Wow, that should be making us rise up in a revolution, but we sat back and took it quietly. And in fact, Bush and Congress reauthorized the Act in 2006, again, with little fight from we the people.
Then there was the elimination of habeas corpus. And how about that illegal wiretapping, with the help of the big telecom companies? (You can count on Bush and major corporations to always do a little “you-scratch-my-back” politics.) And don’t forget holding “enemy combatants” indefinitely and without telling them of the charges against them or allowing them access to legal counsel.
The list of offenses against our rights goes on and on with this administration. And while we celebrate our freedom, I mourn our loss of freedom—or loss of inalienable rights taken away by a dictatorial theocracy while the American public and the Congress elected to represent us stood idly by, at best, or at worst was complicit in stripping our rights.
Our Founding Fathers understood the importance of these rights. Our brave and valiant military men and women have given their lives in protecting these rights that our own president, not some terrorist or foreign invader, has taken from us.
And perhaps that’s the biggest miss of all.

3 responses so far ↓
1 Steven // Jul 6, 2008 at 1:52 am
If the election was tomorrow, and George Bush was running, I would not be voting for him. The miss isn’t on the part of just the administration though - it’s also on Congress. They had every opportunity to vote it down, and they didn’t. We can’t just blame Bush.

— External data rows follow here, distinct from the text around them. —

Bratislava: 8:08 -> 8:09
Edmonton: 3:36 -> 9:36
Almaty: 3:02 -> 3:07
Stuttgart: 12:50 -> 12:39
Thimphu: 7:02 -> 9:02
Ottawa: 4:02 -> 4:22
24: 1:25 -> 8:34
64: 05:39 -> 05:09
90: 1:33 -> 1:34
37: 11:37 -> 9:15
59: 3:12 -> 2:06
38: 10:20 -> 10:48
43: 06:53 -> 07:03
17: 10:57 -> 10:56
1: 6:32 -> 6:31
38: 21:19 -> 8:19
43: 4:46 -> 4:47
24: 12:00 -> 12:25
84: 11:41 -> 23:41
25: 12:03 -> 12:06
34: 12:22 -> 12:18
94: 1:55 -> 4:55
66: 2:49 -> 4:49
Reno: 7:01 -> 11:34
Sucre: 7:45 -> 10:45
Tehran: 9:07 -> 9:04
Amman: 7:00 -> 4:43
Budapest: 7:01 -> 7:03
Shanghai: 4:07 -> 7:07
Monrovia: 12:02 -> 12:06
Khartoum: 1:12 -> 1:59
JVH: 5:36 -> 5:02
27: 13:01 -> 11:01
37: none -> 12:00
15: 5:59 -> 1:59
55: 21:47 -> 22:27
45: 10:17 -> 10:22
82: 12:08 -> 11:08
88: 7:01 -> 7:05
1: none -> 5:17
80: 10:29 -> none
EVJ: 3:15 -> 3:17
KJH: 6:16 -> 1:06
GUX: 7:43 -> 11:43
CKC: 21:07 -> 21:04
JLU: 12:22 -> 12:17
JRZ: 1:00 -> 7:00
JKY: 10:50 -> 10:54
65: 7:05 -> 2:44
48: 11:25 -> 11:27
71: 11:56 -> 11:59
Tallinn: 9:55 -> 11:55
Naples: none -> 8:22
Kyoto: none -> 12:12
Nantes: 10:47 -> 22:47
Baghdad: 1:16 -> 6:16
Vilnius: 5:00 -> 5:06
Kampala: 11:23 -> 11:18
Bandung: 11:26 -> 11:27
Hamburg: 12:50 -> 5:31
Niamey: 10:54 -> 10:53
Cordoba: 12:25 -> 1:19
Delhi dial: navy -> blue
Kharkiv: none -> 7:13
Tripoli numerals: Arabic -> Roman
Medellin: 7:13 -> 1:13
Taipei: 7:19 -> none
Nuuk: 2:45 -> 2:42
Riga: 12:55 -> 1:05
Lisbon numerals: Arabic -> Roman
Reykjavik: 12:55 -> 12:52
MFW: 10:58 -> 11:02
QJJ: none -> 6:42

2 Voiceover: You Say You Want a Revolution … // Jul 9, 2008 at 7:12 pm
[…] timj on Now Playing: WALL-E NRV Admin on Postcards From Floyd: Pink Floyd is Turning BlueSteven on Hit and Miss: Independence Day vs. the Bush AdministrationRU Getting Greener on Guest Editorial: Recycling in Radford - Better, But Not […]
3 Phyllis T. Albritton // Jul 10, 2008 at 2:37 am
In keeping with the icon’s “100% pure evil,” thought you might like to read an article by a Harvard professor of psychology who refers to Bush, Cheney and Rumsfeld as “evil” and of “villainy.”
Here is article:
http://www.tikkun.org/magazine/tik0709/frontpage/vets
Quote from the article:
“A psychologist who is asked to assess a person who compulsively lies, whose lies repeatedly lead to devastation and death, and who appears to feel no remorse about the lying or its consequences will readily diagnose that person as a psychopath. It should be obvious that George W. Bush, Dick Cheney, Donald Rumsfeld, and their cronies fit that description, that that is where the true psychopathology lies, although the scale of their misconduct actually leaves psychopathology in the dust and leaps to the realm of evil. The same goes for the psychologist who is asked to assess a person who repeatedly claims that X is true, when it is patently obvious that X is false (e.g., “We’re bringing democracy to the Middle East,” or “They love us over there”). The psychologist would likely conclude that the person is out of touch with reality to the point of psychosis. When arrogance or greed impel the distortion of reality, rather than cognitive or emotional factors beyond the person’s control, it makes more sense to call it not mental illness but villainy.”